PROBLEM
Copy the data that appears below exactly. Drop the pictures.

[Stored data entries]
________________________________________

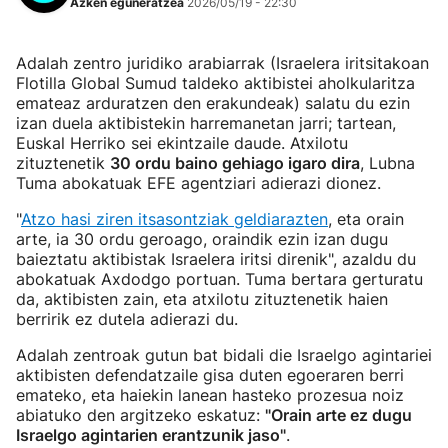
Azken eguneratzea
2026/05/19 - 22:30
Adalah zentro juridiko arabiarrak (Israelera iritsitakoan
Flotilla Global Sumud taldeko aktibistei aholkularitza
emateaz arduratzen den erakundeak) salatu du ezin
izan duela aktibistekin harremanetan jarri; tartean,
Euskal Herriko sei ekintzaile daude. Atxilotu
zituztenetik
30 ordu baino gehiago igaro dira
, Lubna
Tuma abokatuak EFE agentziari adierazi dionez.
"
Atzo hasi ziren itsasontziak geldiarazten
, eta orain
arte, ia 30 ordu geroago, oraindik ezin izan dugu
baieztatu aktibistak Israelera iritsi direnik", azaldu du
abokatuak Axdodgo portuan. Tuma bertara gerturatu
da, aktibisten zain, eta atxilotu zituztenetik haien
berririk ez dutela adierazi du.
Adalah zentroak gutun bat bidali die Israelgo agintariei
aktibisten defendatzaile gisa duten egoeraren berri
emateko, eta haiekin lanean hasteko prozesua noiz
abiatuko den argitzeko eskatuz:
"Orain arte ez dugu
Israelgo agintarien erantzunik jaso"
.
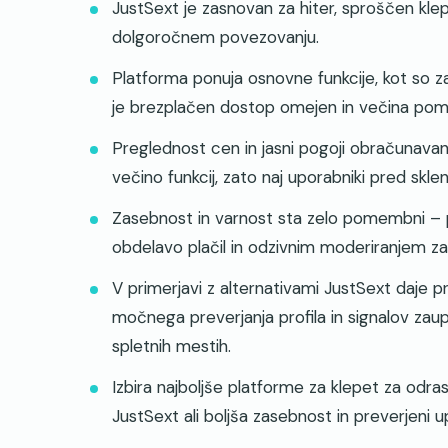
JustSext je zasnovan za hiter, sproščen kle
dolgoročnem povezovanju.
Platforma ponuja osnovne funkcije, kot so zase
je brezplačen dostop omejen in večina pomem
Preglednost cen in jasni pogoji obračunavan
večino funkcij, zato naj uporabniki pred skl
Zasebnost in varnost sta zelo pomembni – po
obdelavo plačil in odzivnim moderiranjem za
V primerjavi z alternativami JustSext daje p
močnega preverjanja profila in signalov zaup
spletnih mestih.
Izbira najboljše platforme za klepet za odrasl
JustSext ali boljša zasebnost in preverjeni u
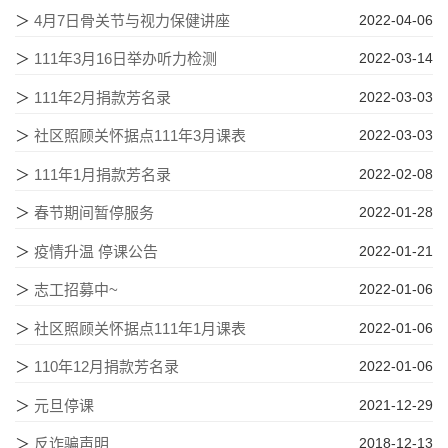
＞
4月7日骨关节与视力保健讲座
2022-04-06
＞
111年3月16日举办听力检测
2022-03-14
＞
111年2月捐款芳名录
2022-03-03
＞
社区照顾关怀据点111年3月课表
2022-03-03
＞
111年1月捐款芳名录
2022-02-08
＞
春节期间暂停服务
2022-01-28
＞
疫情升温 停课公告
2022-01-21
＞
志工招募中~
2022-01-06
＞
社区照顾关怀据点111年1月课表
2022-01-06
＞
110年12月捐款芳名录
2022-01-06
＞
元旦停课
2021-12-29
＞
反诈骗声明
2018-12-13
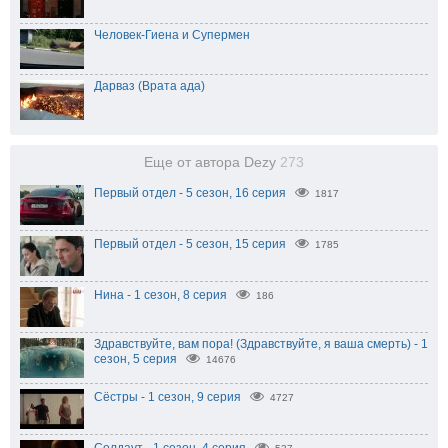
Человек-Гиена и Супермен
Дарваз (Врата ада)
Еще от автора Dezy
273
Первый отдел - 5 сезон, 16 серия
1817
Первый отдел - 5 сезон, 15 серия
1785
Нина - 1 сезон, 8 серия
186
Здравствуйте, вам пора! (Здравствуйте, я ваша смерть) - 1
сезон, 5 серия
14676
Сёстры - 1 сезон, 9 серия
4727
Солдаут - 1 сезон, 4 серия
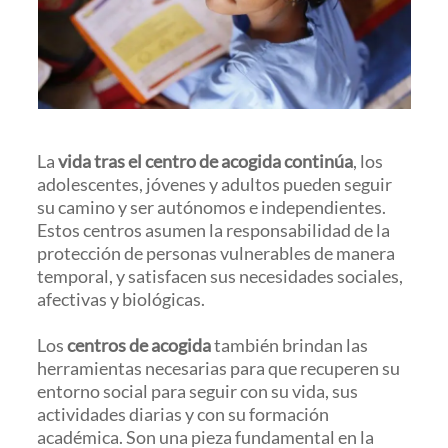
La
vida tras el centro de acogida continúa
, los
adolescentes, jóvenes y adultos pueden seguir
su camino y ser autónomos e independientes.
Estos centros asumen la responsabilidad de la
protección de personas vulnerables de manera
temporal, y satisfacen sus necesidades sociales,
afectivas y biológicas.
Los
centros de acogida
también brindan las
herramientas necesarias para que recuperen su
entorno social para seguir con su vida, sus
actividades diarias y con su formación
académica. Son una pieza fundamental en la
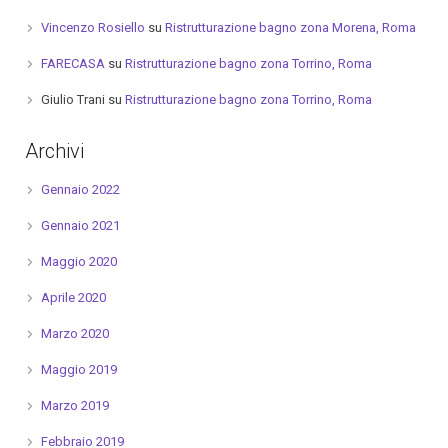
Vincenzo Rosiello
su
Ristrutturazione bagno zona Morena, Roma
FARECASA
su
Ristrutturazione bagno zona Torrino, Roma
Giulio Trani
su
Ristrutturazione bagno zona Torrino, Roma
Archivi
Gennaio 2022
Gennaio 2021
Maggio 2020
Aprile 2020
Marzo 2020
Maggio 2019
Marzo 2019
Febbraio 2019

________________________________________

COMPLETED TASK
Azken eguneratzea
2026/05/19 - 22:30
Adalah zentro juridiko arabiarrak (Israelera iritsitakoan
Flotilla Global Sumud taldeko aktibistei aholkularitza
emateaz arduratzen den erakundeak) salatu du ezin
izan duela aktibistekin harremanetan jarri; tartean,
Euskal Herriko sei ekintzaile daude. Atxilotu
zituztenetik
30 ordu baino gehiago igaro dira
, Lubna
Tuma abokatuak EFE agentziari adierazi dionez.
"
Atzo hasi ziren itsasontziak geldiarazten
, eta orain
arte, ia 30 ordu geroago, oraindik ezin izan dugu
baieztatu aktibistak Israelera iritsi direnik", azaldu du
abokatuak Axdodgo portuan. Tuma bertara gerturatu
da, aktibisten zain, eta atxilotu zituztenetik haien
berririk ez dutela adierazi du.
Adalah zentroak gutun bat bidali die Israelgo agintariei
aktibisten defendatzaile gisa duten egoeraren berri
emateko, eta haiekin lanean hasteko prozesua noiz
abiatuko den argitzeko eskatuz:
"Orain arte ez dugu
Israelgo agintarien erantzunik jaso"
.
JustSext je zasnovan za hiter, sproščen kle
dolgoročnem povezovanju.
Platforma ponuja osnovne funkcije, kot so zase
je brezplačen dostop omejen in večina pomem
Preglednost cen in jasni pogoji obračunavan
večino funkcij, zato naj uporabniki pred skl
Zasebnost in varnost sta zelo pomembni – po
obdelavo plačil in odzivnim moderiranjem za
V primerjavi z alternativami JustSext daje p
močnega preverjanja profila in signalov zaup
spletnih mestih.
Izbira najboljše platforme za klepet za odrasl
JustSext ali boljša zasebnost in preverjeni u
＞
4月7日骨关节与视力保健讲座
2022-04-06
＞
111年3月16日举办听力检测
2022-03-14
＞
111年2月捐款芳名录
2022-03-03
＞
社区照顾关怀据点111年3月课表
2022-03-03
＞
111年1月捐款芳名录
2022-02-08
＞
春节期间暂停服务
2022-01-28
＞
疫情升温 停课公告
2022-01-21
＞
志工招募中~
2022-01-06
＞
社区照顾关怀据点111年1月课表
2022-01-06
＞
110年12月捐款芳名录
2022-01-06
＞
元旦停课
2021-12-29
＞
反诈骗声明
2018-12-13
Человек-Гиена и Супермен
Дарваз (Врата ада)
Еще от автора Dezy
273
Первый отдел - 5 сезон, 16 серия
1817
Первый отдел - 5 сезон, 15 серия
1785
Нина - 1 сезон, 8 серия
186
Здравствуйте, вам пора! (Здравствуйте, я ваша смерть) - 1
сезон, 5 серия
14676
Сёстры - 1 сезон, 9 серия
4727
Солдаут - 1 сезон, 4 серия
La
vida tras el centro de acogida continúa
, los
adolescentes, jóvenes y adultos pueden seguir
su camino y ser autónomos e independientes.
Estos centros asumen la responsabilidad de la
protección de personas vulnerables de manera
temporal, y satisfacen sus necesidades sociales,
afectivas y biológicas.
Los
centros de acogida
también brindan las
herramientas necesarias para que recuperen su
entorno social para seguir con su vida, sus
actividades diarias y con su formación
académica. Son una pieza fundamental en la
Vincenzo Rosiello
su
Ristrutturazione bagno zona Morena, Roma
FARECASA
su
Ristrutturazione bagno zona Torrino, Roma
Giulio Trani
su
Ristrutturazione bagno zona Torrino, Roma
Archivi
Gennaio 2022
Gennaio 2021
Maggio 2020
Aprile 2020
Marzo 2020
Maggio 2019
Marzo 2019
Febbraio 2019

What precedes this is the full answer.